Bug 139847

Summary: BytecodeGenerator ".call" and ".apply" is exponential in nesting depth
Product: WebKit Reporter: Mike Fikes <mike>
Component: JavaScriptCoreAssignee: Saam Barati <sbarati>
Status: RESOLVED FIXED    
Severity: Normal CC: buildbot, chris, commit-queue, dieter, fpizlo, ggaren, jfbastien, kapouer, keith_miller, mark.lam, mcatanzaro, Meanjeanaco, mrowe, msaboff, nekohayo, oliver, ryanhaddad, sbarati, sherbondye, webkit-bug-importer
Priority: P2 Keywords: InRadar
Version: 528+ (Nightly build)   
Hardware: Macintosh Intel   
OS: OS X 10.10   
Attachments:
Description Flags
WIP
none
patch none

Description Mike Fikes 2014-12-19 16:51:41 PST
If I define a function

inc=function( x ) { return x + 1; }

and make a deeply composed invocation of it

inc(inc(inc(inc(inc(inc(inc(inc(inc(inc(inc(inc
  (inc(inc(inc(inc(inc(inc(inc(inc(inc(1)))))))))))))))))))))

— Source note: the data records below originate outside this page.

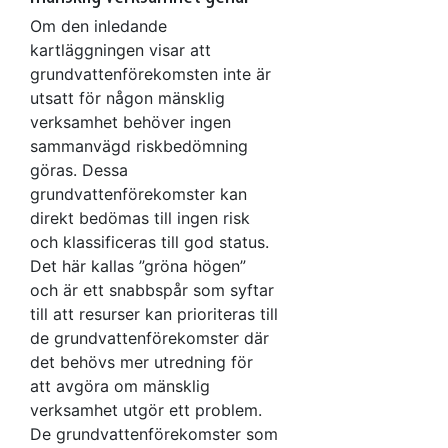
Om den inledande
kartläggningen visar att
grundvattenförekomsten inte är
utsatt för någon mänsklig
verksamhet behöver ingen
sammanvägd riskbedömning
göras. Dessa
grundvattenförekomster kan
direkt bedömas till ingen risk
och klassificeras till god status.
Det här kallas ”gröna högen”
och är ett snabbspår som syftar
till att resurser kan prioriteras till
de grundvattenförekomster där
det behövs mer utredning för
att avgöra om mänsklig
verksamhet utgör ett problem.
De grundvattenförekomster som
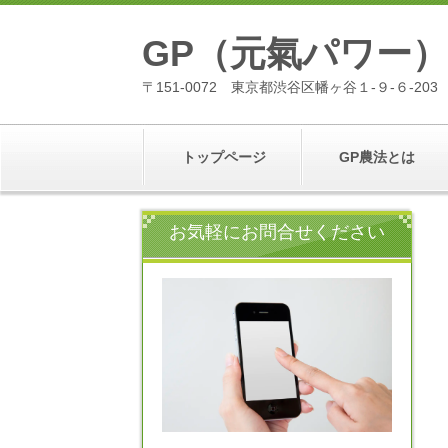
GP（元氣パワー
〒151-0072 東京都渋谷区幡ヶ谷１-９-６-203
トップページ
GP農法とは
お気軽にお問合せください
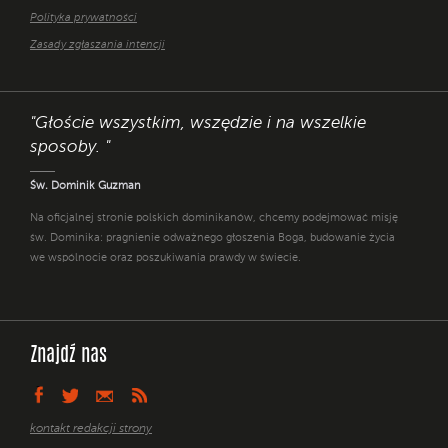
Polityka prywatności
Zasady zgłaszania intencji
"Głoście wszystkim, wszędzie i na wszelkie
sposoby. "
Św. Dominik Guzman
Na oficjalnej stronie polskich dominikanów, chcemy podejmować misję
św. Dominika: pragnienie odważnego głoszenia Boga, budowanie życia
we wspólnocie oraz poszukiwania prawdy w świecie.
Znajdź nas
kontakt redakcji strony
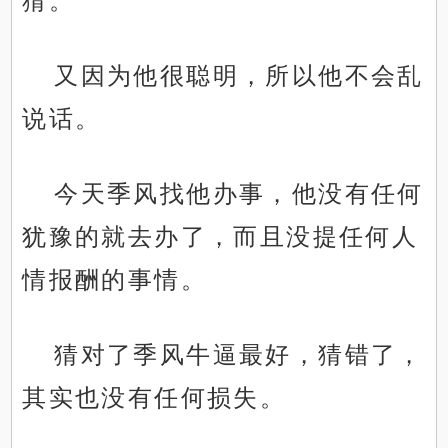
猜。
又因为他很聪明，所以他不会乱
说话。
今天季风找他办事，他没有任何
犹豫的就去办了，而且没提任何人
情报酬的事情。
猜对了季风牛逼最好，猜错了，
其实也没有任何损失。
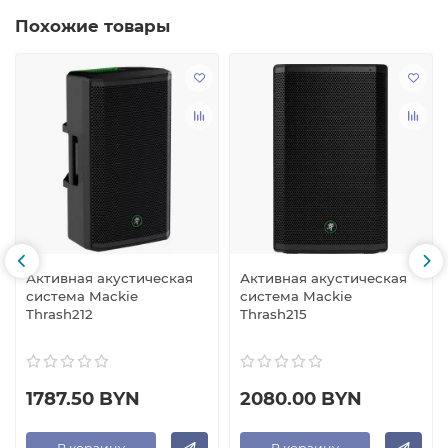
Похожие товары
Активная акустическая
Активная акустическая
система Mackie
система Mackie
Thrash212
Thrash215
1787.50 BYN
2080.00 BYN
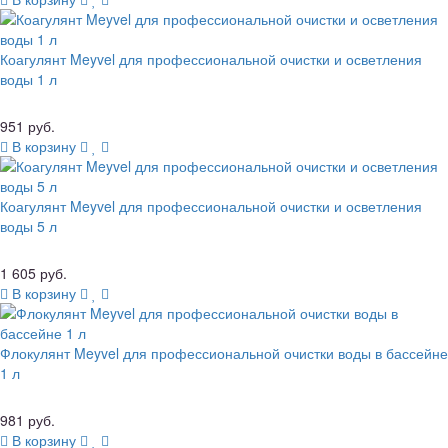
Коагулянт Meyvel для профессиональной очистки и осветления
воды 1 л
951 руб.
В корзину
Коагулянт Meyvel для профессиональной очистки и осветления
воды 5 л
1 605 руб.
В корзину
Флокулянт Meyvel для профессиональной очистки воды в бассейне
1 л
981 руб.
В корзину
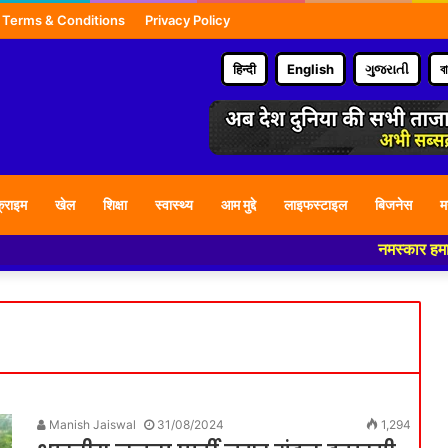
Terms & Conditions
Privacy Policy
हिन्दी
English
ગુજરાતી
ব
्राइम
खेल
शिक्षा
स्वास्थ्य
आम मुद्दे
लाइफस्टाइल
बिजनेस
म
नमस्कार हमारे न्यूज पोर्टल - 
Manish Jaiswal
31/08/2024
1,294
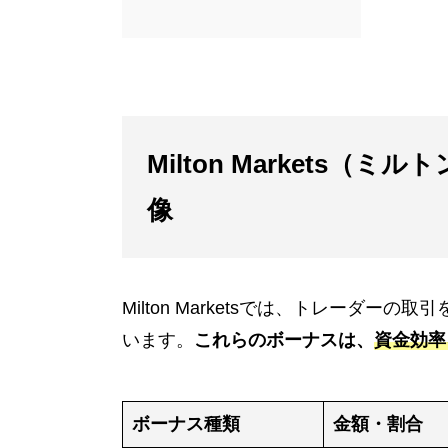
Milton Markets
像
Milton Marketsでは、トレーダ
います。
これらのボーナスは、
資金効率
ボーナス種類
金額・割合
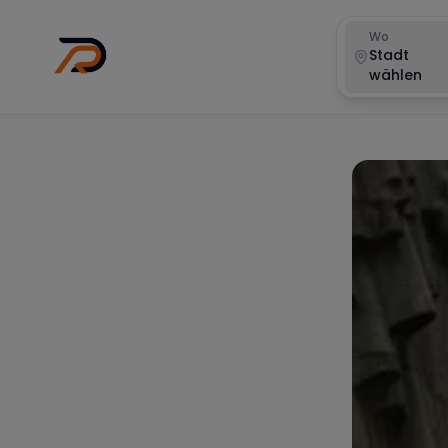
Wo
Stadt
wählen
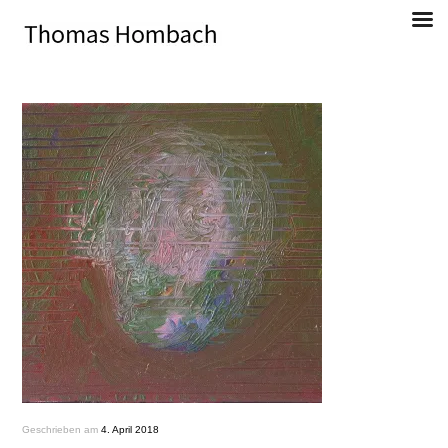
Direkt
zum
Inhalt
Thomas Hombach, Bildender Künstler
Geschrieben am
4. April 2018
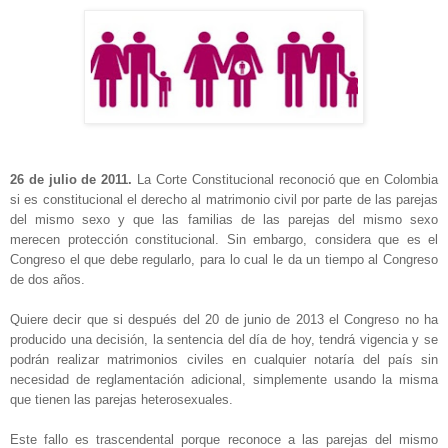
26 de julio de 2011.
La Corte Constitucional reconoció que en Colombia
si es constitucional el derecho al matrimonio civil por parte de las parejas
del mismo sexo y que las familias de las parejas del mismo sexo
merecen protección constitucional. Sin embargo, considera que es el
Congreso el que debe regularlo, para lo cual le da un tiempo al Congreso
de dos años.
Quiere decir que si después del 20 de junio de 2013 el Congreso no ha
producido una decisión, la sentencia del día de hoy, tendrá vigencia y se
podrán realizar matrimonios civiles en cualquier notaría del país sin
necesidad de reglamentación adicional, simplemente usando la misma
que tienen las parejas heterosexuales.
Este fallo es trascendental porque reconoce a las parejas del mismo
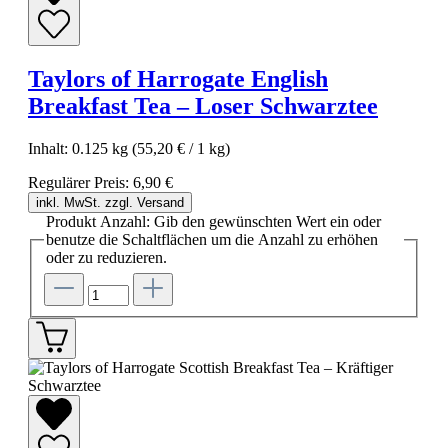
Taylors of Harrogate English
Breakfast Tea – Loser Schwarztee
Inhalt:
0.125 kg
(55,20 € / 1 kg)
Regulärer Preis:
6,90 €
inkl. MwSt. zzgl. Versand
Produkt Anzahl: Gib den gewünschten Wert ein oder
benutze die Schaltflächen um die Anzahl zu erhöhen
oder zu reduzieren.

this will result in the value 22. If I revise the deeply composed expression to instead make use of call, passing in null for this, as

inc.call(null, inc.call(null, inc.call(null, inc.call(null,
  inc.call(null, inc.call(null, inc.call(null, inc.call(null,
    inc.call(null, inc.call(null, inc.call(null, inc.call(null,
      inc.call(null, inc.call(null, inc.call(null, inc.call(null,
        inc.call(null, inc.call(null, inc.call(null, inc.call(null,
          inc.call(null, 1)))))))))))))))))))))

this will also produce the value 22, but on JavaScriptCore this appears to consume O(2^n) memory, where n is the number of nested calls. This can easily exhaust memory; in the case above, evaluating this expression can consume several GB. (This is not the case if I try this JavaScript in Firefox or Chrome.)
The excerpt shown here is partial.